Social media erupted in response to what soon became known as "the slap heard round the world" and earned her the sobriquet "tiger wife." The reaction was particularly strong on Chinese microblogs, where many hailed Deng's reaction as a moment of pride for Asian women.
"The harder she slapped, the more we can tell how eager she was to protect her husband ... she is still a woman who longs for love," wrote one person under the handle MissQccc.Chinese-born daughter of a factory engineer
So who is Wendi Deng?
She has talked about growing up "very, very poor" in a small town in China, as the daughter of a factory engineer.
Deng eventually landed in the United States, including earning a master's degree at the Yale School of Management, where she now serves on its Board of Advisors.

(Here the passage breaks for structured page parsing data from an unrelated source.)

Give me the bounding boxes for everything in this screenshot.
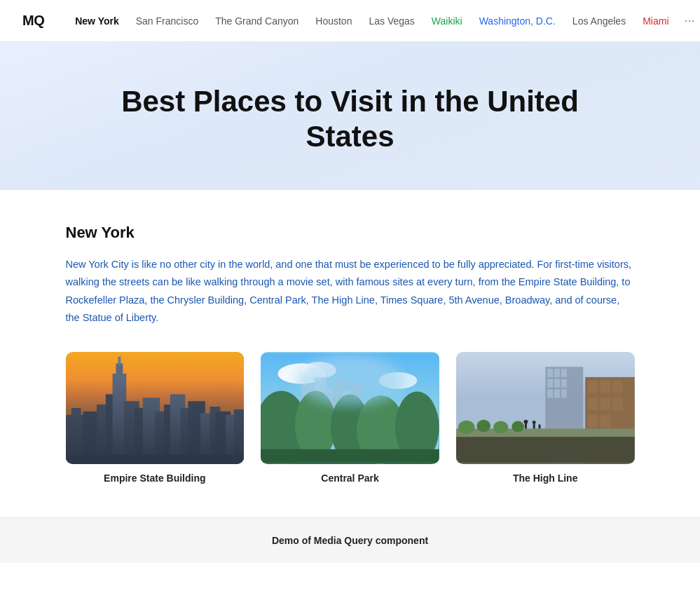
svg-point-26 [379,372,418,389]
svg-rect-10 [134,408,146,463]
nav-item-san-francisco[interactable]: San Francisco [128,15,207,27]
image-card-esb: Empire State Building [66,352,245,484]
svg-rect-0 [66,353,245,463]
nav-item-new-york[interactable]: New York [67,15,128,27]
image-card-hl: The High Line [456,352,635,484]
svg-rect-6 [112,374,126,463]
main-content: New York New York City is like no other … [49,190,652,518]
svg-rect-46 [561,379,567,388]
header: MQ New York San Francisco The Grand Cany… [0,0,700,42]
svg-point-62 [493,421,509,434]
svg-rect-3 [83,412,99,463]
svg-rect-56 [612,398,623,411]
nav-item-los-angeles[interactable]: Los Angeles [564,15,634,27]
svg-rect-17 [200,414,214,463]
svg-point-65 [523,420,528,424]
svg-rect-16 [188,401,205,463]
svg-rect-69 [456,437,635,463]
nav-item-washington[interactable]: Washington, D.C. [471,15,564,27]
image-gallery: Empire State Building [66,352,635,484]
footer: Demo of Media Query component [0,517,700,563]
svg-point-63 [512,421,524,433]
svg-rect-53 [612,381,623,393]
svg-rect-21 [233,409,244,463]
nav-item-miami[interactable]: Miami [634,15,677,27]
svg-rect-14 [170,395,185,463]
svg-point-34 [295,391,336,460]
image-esb [66,352,245,464]
svg-rect-1 [66,415,86,463]
svg-rect-45 [554,379,560,388]
svg-rect-41 [547,369,553,377]
svg-rect-64 [525,423,527,429]
svg-rect-19 [215,412,231,463]
svg-rect-49 [561,390,567,398]
nav-item-las-vegas[interactable]: Las Vegas [360,15,423,27]
svg-rect-22 [66,455,245,463]
svg-rect-58 [601,415,611,428]
svg-rect-9 [124,401,139,463]
svg-rect-11 [142,398,159,463]
nav-item-waikiki[interactable]: Waikiki [423,15,471,27]
image-cp [261,352,439,464]
svg-rect-57 [588,415,598,428]
svg-point-60 [458,421,475,435]
caption-esb: Empire State Building [66,473,245,484]
svg-rect-66 [533,424,535,429]
svg-rect-7 [116,364,123,378]
svg-rect-18 [210,407,220,463]
svg-rect-20 [226,415,238,463]
nav-item-houston[interactable]: Houston [307,15,360,27]
svg-rect-54 [588,398,598,411]
svg-rect-44 [547,379,553,388]
svg-rect-8 [118,357,121,365]
svg-point-24 [278,364,327,384]
nav-more-button[interactable]: ··· [680,13,699,28]
caption-hl: The High Line [456,473,635,484]
svg-point-67 [533,421,536,424]
svg-rect-51 [588,381,598,393]
section-description: New York City is like no other city in t… [66,256,635,327]
svg-rect-47 [547,390,553,398]
image-hl [456,352,635,464]
cp-skyline-svg [261,352,439,464]
svg-rect-2 [71,408,81,415]
footer-label: Demo of Media Query component [272,535,428,546]
svg-rect-13 [164,405,175,463]
svg-rect-68 [538,425,540,429]
hero-section: Best Places to Visit in the United State… [0,42,700,190]
section-title: New York [66,224,635,242]
svg-rect-42 [554,369,560,377]
caption-cp: Central Park [261,473,439,484]
svg-point-25 [302,362,336,379]
esb-skyline-svg [66,352,245,464]
hl-skyline-svg [456,352,635,464]
svg-rect-43 [561,369,567,377]
logo: MQ [22,13,44,29]
svg-rect-48 [554,390,560,398]
svg-rect-5 [105,395,114,463]
svg-rect-4 [97,405,109,463]
svg-rect-15 [180,408,193,463]
svg-point-61 [476,420,490,433]
svg-rect-55 [601,398,611,411]
svg-rect-52 [601,381,611,393]
svg-rect-38 [261,449,439,463]
nav-item-grand-canyon[interactable]: The Grand Canyon [207,15,307,27]
main-nav: New York San Francisco The Grand Canyon … [67,13,699,28]
image-card-cp: Central Park [261,352,439,484]
hero-title: Best Places to Visit in the United State… [105,84,596,155]
svg-rect-12 [155,412,169,463]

Before she met Murdoch, she married the man who had sponsored her student visa in the United States during the late 1980s. She'd secure a "green card" to stay permanently in the United States -- but her first marriage proved brief.
Murdoch and Deng met at a Hong Kong cocktail party shortly after her graduation from Yale. Deng then went on to work at Star TV, a Hong Kong-based satellite television service that's under Murdoch's corporate umbrella.
In a 2011 interview with his wife on CCTV, Murdoch recalled her interpreting for him while he toured the Chinese mainland.
A fervent pursuit followed, though Deng didn't necessarily return all his affection.
"I fell in love with her, and I asked her. She said no, and it took a long time to persuade her," Murdoch said.
Their 1999 wedding occurred shortly after Murdoch filed for divorce from his second wife, Anna Torv Murdoch. (Anna Torv wed Murdoch in 1967, the same year he divorced his first wife and one year before Deng was born, according to multiple reports.)
What becomes of Murdoch's $11 billion fortune?
Shortly after the wedding, Murdoch announced his new wife would step down from her executive role at a News Corp. subsidiary in Hong Kong. He described her as "busy working on decorating the new apartment."
A Wall Street Journal profile, published in 2000, hinted she didn't entirely leave the business world. Deng frequently accompanied her husband and stepson to meetings with high-ranking Chinese officials, where she'd sometimes intervene "to smooth over potentially awkward situations," according to that report.
Over the past 12 years, she gave birth to and raised two girls, Grace and Chloe. (Murdoch has four other children from his two previous marriages, some of whom hold prominent posts at News Corp.)
Her Yale profile notes she's a co-founder of Big Feet Productions, an independent studio in East London that makes applications and games for Apple operating systems according to its website. And in 2011, she produced, "Snow Flower and the Secret Fan," a film set in 19th century China centered on two girls who circumvent cultural restrictions on females.
A divorce would end her union to Rupert Murdoch, and perhaps set up a battle over how much of his fortune -- which Forbes recently estimated at $11.2 billion -- she and her children will receive.
This potential showdown comes at a tenuous time for News Corp., which recently approved a plan to split its operations into two publicly traded companies.
Murdoch, the existing company's largest shareholder, is set to become chairman of the two new companies.
It was not immediately known if Deng and Murdoch signed a prenuptial agreement prior to their wedding, and if so where they filed it. Michael Stutman, president of the New York chapter of the American Academy of Matrimonial Lawyers, said he'd expect they did so in New York -- a state with a tendency to enforce terms of such agreements.
"New York will apply those terms so long as they are not grossly unfair or unconscionable," Stutman said. "The same cannot be said about every other country in the world."